Chanson de Roland : Durandal incassable

Dernier survivant et perclus de blessures toutes mortelles, Roland vient de tuer à coups d’olifant un Sarrazin, sans doute le dernier aussi, qui par fourberie tentait de lui dérober son épée. Or l’épée du chevalier (normand, XIe siècle) est presque plus précieuse que lui, nous allons voir pourquoi. Il ne peut donc mourir qu’elle ne meure elle aussi. Mais comment, puisqu’elle est invincible ? L’acharnement à la briser, admirable venant d’un mourant (Par les oreilles fors s’e ist la cervel…), a d’ailleurs laissé des traces dans les paysages d’Europe : de la fameuse Brèche de Roland dans le massif du Vignemale, jusqu’à Benidorm (Alicante) et même en Sicile… (Laisse 173, vers 2338-2354 – je me suis efforcé de maintenir l’assonance en [i], mais trop souvent au détriment du décasyllabe épique. On ne peut tout restituer sans trahir…)

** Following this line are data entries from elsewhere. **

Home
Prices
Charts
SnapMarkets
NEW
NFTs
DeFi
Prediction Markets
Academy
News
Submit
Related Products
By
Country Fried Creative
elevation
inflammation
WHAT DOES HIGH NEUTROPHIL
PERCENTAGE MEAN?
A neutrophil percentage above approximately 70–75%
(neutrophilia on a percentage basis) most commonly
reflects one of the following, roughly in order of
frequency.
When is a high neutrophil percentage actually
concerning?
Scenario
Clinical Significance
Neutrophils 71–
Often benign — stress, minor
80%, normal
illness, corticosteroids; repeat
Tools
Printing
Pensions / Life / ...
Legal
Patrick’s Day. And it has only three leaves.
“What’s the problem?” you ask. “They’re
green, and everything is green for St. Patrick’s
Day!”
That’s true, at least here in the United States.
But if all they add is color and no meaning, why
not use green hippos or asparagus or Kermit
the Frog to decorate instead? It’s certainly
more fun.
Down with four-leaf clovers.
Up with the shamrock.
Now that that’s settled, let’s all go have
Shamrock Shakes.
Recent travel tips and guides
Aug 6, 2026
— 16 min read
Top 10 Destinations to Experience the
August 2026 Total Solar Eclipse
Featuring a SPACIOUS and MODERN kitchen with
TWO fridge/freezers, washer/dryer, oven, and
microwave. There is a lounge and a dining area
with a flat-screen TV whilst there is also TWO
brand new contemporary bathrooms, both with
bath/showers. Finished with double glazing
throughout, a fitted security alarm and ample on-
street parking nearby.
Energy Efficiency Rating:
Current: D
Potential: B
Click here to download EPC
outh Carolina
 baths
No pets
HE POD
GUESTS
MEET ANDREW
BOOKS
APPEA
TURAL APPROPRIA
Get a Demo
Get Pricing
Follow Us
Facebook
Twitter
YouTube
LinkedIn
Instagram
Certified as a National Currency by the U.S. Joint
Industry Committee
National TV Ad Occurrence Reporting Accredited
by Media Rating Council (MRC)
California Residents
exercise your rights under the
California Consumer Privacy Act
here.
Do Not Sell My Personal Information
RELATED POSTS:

Rollant ferit en une perre bise.
Plus en abat que jo ne vos sai dire.
L’espee cruist, ne fruisset ne ne brise.
Cuntre ciel amunt est resortie.
Quant veit li quens que ne la freindrat mie,
Mult dulcement la pleinst a sei meisme :
E ! Durendal, cum es bele e seintisme !
En l’oriet punt asez i ad reliques,
La dent seint Perre e del sanc seint Basilie
E des chevels mun seignur seint Denise.
Del vestement i ad seinte Marie.
Il nen est dreiz que paiens te baillissent.
De chrestiens devez estre servie.
Ne vos ait hume ki facet cuardie !
Mult larges teres de vus avrai cunquises
Que Carles tent ki la barbe ad flurie
E li empereres en est ber e riches.

Roland frappe sur une pierre bise :
Il en arrache plus d’éclats qu’on ne peut dire.
L’épée grince, ne s’ébrèche ni ne se brise,
Haut vers le ciel elle rebondit.
Quant Roland voit qu’il ne peut la détruire,
Tout doucement à part soi il s’afflige :
O Durandal tu es belle et bénie !
Ton pommeau d’or contient tant de reliques :
Dent de saint Pierre et sang de saint Basile
Et cheveux de monseigneur saint Denis ;
Un peu du vêtement de sainte Marie.
Tu ne dois donc pas être à des impies,
Seuls des chrétiens ont droit de te servir.
Ne te détienne homme de couardise !
Avec toi j’ai conquis d’immenses pays
Pour Charlemagne à la barbe fleurie.
Grâce à toi l’empereur est puissant et riche.

ço sent Rollant que la mort le tresprent.
Devers la teste sur le quer li descent.
Desuz un pin i est alet courant,
sur l’erbe verte s’i est culchet adenz.
Desuz lui met s’espee e l’olifan.
Turnat sa teste vers la paienne gent :
Pur ço l’ad fait que li voelt veirement
que Carles diet e trestute sa gent
li gentilz quens qu’il fut mort cunquerant.
Cleimet sa culpe e menut e suvent,
Pur ses pecchez Deu en puroffrid lo guant. AOI.

Il sent que la mort tout entier le prend,
Que de sa tête au coeur elle descend.
Jusqu’à un pin il se jette en courant,
Sur l’herbe verte à plat ventre il s’étend.
Il met sous lui l’épée et l’olifant,
Tête tournée vers la païenne gent.
Il fait cela parce qu’il veut vraiment
Que Charles dise avec tous ses parents
Qu’un noble comte est mort en conquérant.
Il bat sa coulpe à petits coups fréquents,
Pour ses péchés il tend à Dieu son gant.

(En bonus donc, la laisse 174 que j’adapte pour la première fois. L’assonance [an] est si obsédante qu’on se dit que décidément le Rap n’a rien inventé : ne manque que la fameuse « boucle » musicale, et encore, puisque les lettres AOI en sont peut-être une indication. Ce sigle, qui revient 172 fois dans la Chanson, n’a cependant pas encore trouvé d’interprétation pleinement satisfaisante.)